Often Canada does very well as snow-reading territory but I felt in need of an even bigger challenge and I have been to Canada a great deal in recent reading so it was Russia for me.
Many's the time I've made the Dostoevksy blunder; set out across the extreme wastes with huge enthusiasm wearing the literary equivalent of a pair of flip-flops and found myself stranded half way and completely out of reading stamina, so this time I settled for a book with pictures to set me on my way and then I'd see where that led.
I do find this approach never lets me down and so the arrival of Moscow and St. Petersburg in Russia's Silver Age by John E. Bowlt published by Thames & Hudson was clearly fortuitous.

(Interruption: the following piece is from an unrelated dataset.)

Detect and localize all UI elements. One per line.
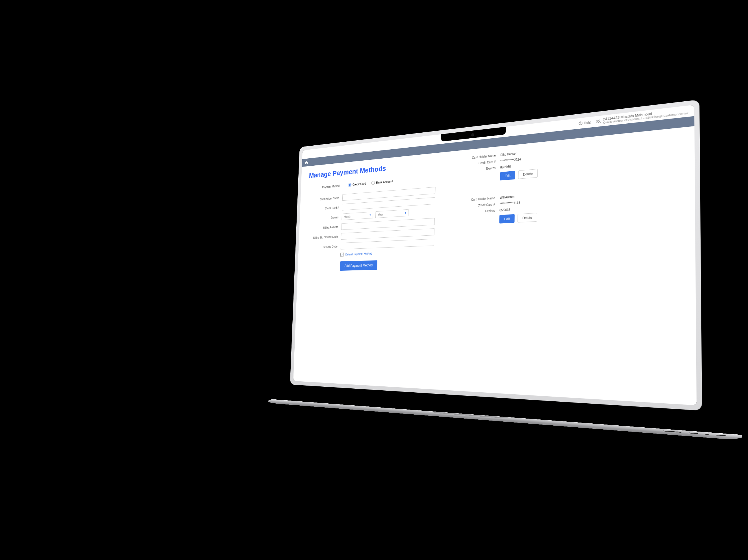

I had bought another in this series a few years ago at the suggestion of someone here I'm sure, Berlin in the 20s by Rainer Metzger. This was to pave the way for all that mittel-European reading melancholy that lures me in from time to time ( I feel it calling again)
'In the brief period between the twentieth century's two cataclysmic world wars the modern city was invented in Berlin. It was a vibrant metropolis of night-people, visionaries, thinkers and bohemians - a place filled with intrigue and decadence, where vice and virtue abounded in equal measure. Like one huge salon, it became the comparable centre of European intellectual life where the arts and sciences met and flourished.'
I couldn't get enough of it all. Beautiful illustrations alongside an accessible, highly readable and informative commentary and I read it cover to cover emerging energised and informed for more Joseph Roth et al . Not a book to read once and never open again, I pick it up and dip in frequently so I was intrigued to see if this new arrival would have the same effect.

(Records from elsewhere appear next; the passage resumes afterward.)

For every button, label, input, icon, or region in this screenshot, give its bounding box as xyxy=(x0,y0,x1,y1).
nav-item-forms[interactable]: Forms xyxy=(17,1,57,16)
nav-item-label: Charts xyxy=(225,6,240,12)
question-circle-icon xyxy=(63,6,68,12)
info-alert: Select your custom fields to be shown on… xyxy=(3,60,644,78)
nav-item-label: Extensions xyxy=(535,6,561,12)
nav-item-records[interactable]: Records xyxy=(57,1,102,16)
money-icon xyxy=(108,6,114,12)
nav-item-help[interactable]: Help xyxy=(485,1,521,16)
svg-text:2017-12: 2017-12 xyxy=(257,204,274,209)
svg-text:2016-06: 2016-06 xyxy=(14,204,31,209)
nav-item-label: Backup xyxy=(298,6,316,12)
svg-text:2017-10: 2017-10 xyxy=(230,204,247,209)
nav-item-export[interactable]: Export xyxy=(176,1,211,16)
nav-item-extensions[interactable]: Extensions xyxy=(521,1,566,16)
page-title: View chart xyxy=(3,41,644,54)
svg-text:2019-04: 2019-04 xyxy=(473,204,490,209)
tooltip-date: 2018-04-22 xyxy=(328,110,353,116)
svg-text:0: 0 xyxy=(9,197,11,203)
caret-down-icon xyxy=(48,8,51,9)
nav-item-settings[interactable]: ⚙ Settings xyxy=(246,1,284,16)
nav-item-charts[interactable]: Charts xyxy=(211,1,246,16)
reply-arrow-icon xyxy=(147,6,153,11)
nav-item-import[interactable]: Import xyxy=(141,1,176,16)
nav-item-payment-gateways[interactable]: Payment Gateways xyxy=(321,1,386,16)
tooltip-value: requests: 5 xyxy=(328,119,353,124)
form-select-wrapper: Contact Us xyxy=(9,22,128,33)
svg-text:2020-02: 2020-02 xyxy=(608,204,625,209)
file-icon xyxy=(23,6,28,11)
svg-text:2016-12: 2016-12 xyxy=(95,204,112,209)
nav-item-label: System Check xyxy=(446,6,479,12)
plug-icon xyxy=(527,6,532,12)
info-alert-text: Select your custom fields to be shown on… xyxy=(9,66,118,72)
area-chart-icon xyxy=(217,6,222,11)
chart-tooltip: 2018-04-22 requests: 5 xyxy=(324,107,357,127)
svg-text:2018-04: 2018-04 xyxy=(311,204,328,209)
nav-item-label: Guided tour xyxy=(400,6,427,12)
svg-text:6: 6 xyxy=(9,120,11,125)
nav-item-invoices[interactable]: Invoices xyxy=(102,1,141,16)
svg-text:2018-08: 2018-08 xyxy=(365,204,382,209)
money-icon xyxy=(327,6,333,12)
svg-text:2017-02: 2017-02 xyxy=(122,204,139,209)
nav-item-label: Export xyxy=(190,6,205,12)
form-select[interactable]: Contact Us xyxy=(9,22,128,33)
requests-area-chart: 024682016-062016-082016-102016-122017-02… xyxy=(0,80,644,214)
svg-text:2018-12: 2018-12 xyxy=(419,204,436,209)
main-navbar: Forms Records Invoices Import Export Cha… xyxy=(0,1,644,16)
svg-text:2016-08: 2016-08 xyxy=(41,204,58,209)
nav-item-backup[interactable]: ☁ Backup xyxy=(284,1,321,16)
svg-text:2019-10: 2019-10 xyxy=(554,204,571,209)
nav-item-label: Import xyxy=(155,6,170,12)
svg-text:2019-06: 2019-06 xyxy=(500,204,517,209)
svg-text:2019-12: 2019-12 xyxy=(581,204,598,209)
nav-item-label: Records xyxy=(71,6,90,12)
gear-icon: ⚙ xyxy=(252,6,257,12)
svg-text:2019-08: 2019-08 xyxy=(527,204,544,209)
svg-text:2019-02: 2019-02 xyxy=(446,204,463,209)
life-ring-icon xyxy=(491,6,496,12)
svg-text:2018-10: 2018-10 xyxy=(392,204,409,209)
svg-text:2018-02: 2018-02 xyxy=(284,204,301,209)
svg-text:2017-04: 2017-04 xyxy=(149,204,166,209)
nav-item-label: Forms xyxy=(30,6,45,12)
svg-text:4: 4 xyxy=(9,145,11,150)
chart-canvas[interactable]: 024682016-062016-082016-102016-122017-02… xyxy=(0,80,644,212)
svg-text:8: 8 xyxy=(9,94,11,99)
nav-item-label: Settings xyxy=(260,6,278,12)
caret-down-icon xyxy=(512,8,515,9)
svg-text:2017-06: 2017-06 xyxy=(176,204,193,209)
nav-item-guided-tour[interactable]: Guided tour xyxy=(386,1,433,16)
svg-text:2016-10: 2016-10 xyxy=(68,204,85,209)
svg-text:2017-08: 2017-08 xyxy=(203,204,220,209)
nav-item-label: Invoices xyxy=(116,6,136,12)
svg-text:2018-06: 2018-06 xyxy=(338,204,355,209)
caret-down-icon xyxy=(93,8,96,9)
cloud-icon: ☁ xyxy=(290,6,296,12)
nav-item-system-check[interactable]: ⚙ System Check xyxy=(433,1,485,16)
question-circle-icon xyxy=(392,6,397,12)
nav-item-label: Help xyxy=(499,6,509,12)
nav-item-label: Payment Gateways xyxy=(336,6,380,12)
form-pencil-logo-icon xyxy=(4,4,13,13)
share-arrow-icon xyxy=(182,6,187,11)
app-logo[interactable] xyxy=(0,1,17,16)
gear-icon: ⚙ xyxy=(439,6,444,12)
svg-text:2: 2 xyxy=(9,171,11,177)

'This book focuses on the visual and material culture of St Petersburg and Moscow at the turn of the nineteenth and twentieth centuries.The twilight of Imperial Russia witnessed a sudden renaissance that left a profound imprint on the visual, literary and performing arts : here was a Silver Age as luminous perhaps as the Golden Age of Russian literature many decades before.'
This sounded like a good knowledge gap to fill, always easy to get stuck on the whole Romanov bandwagon and ignore the rest and it was several years since I'd read Natasha's Dance by Orlando Figes (one of those must-have books on Russia).
These are weighty, sumptuously illustrated books, 400 glossy pages and it only took about twenty before I could feel that old reading trail unfurling ahead of me because this truly is a
'dazzling array of artists, writers, composers, actors, singers, dancers and designers...presented in context'
Some were familiar names Tolstoy, Pasternak, Rachmaninov, Akhmatova, others I knew of but not much about, Nijinsky, Scriabin, Diaghilev and others I'd never heard of, but blessed as this book is with such a rich array of illustrations it all mattered not once I got my teeth around the Russian names. I was rapidly gripped and glorying in the visual references to the whole Russian World of Art movement which in some ways mirrored our own Arts and Crafts movement alongside French Art Nouveau, and quite fascinating to see the essence of those filtered through the lens of Russian artistic interpretation.
It all had me galloping round the shelves gathering in some inspired Russian reading.
Then that strange thing happened, completely unplanned and in that way books have of arcing across to each other quite unexpectedly, because no sooner had I made a flying start on White Guard by Mikhail Bulgakov when Father Christmas gave me The Courilof Affair by Irene Nemirovsky.
Now I'd also had in mind a serious return to Irene with a second attempt at Suite Francaise given that all the fuss has died down, and I'd got over my tantrum about the cover, but I had somehow pigeon-holed her up in occupied France quite forgetting Irene's Russian origins. So it was all a bit of a pleasant eureka-like surprise to find myself reading Mikhail's account of the fall of Kiev in 1918 alongside Kiev-born Irene's account of the planned assassination of a government minister by Russian revolutionaries during the last years of the Tsar.
More on all that reading as soon as it's all settled in my mind (especially my dramatic and long-awaited, born-again Suite Francaise conversion) and the dovegreyreader-like flotsam has drifted into view. But all that reading about Russia's Silver Age was enough to light the blue touch paper and has also reminded me that I have a book on my shelves by one of the classiest of Silver Age writers, Andrei Belyi , The Silver Dove...so suitably clad as I am now in my literary furs and snowshoes, well I have to tackle that don't I?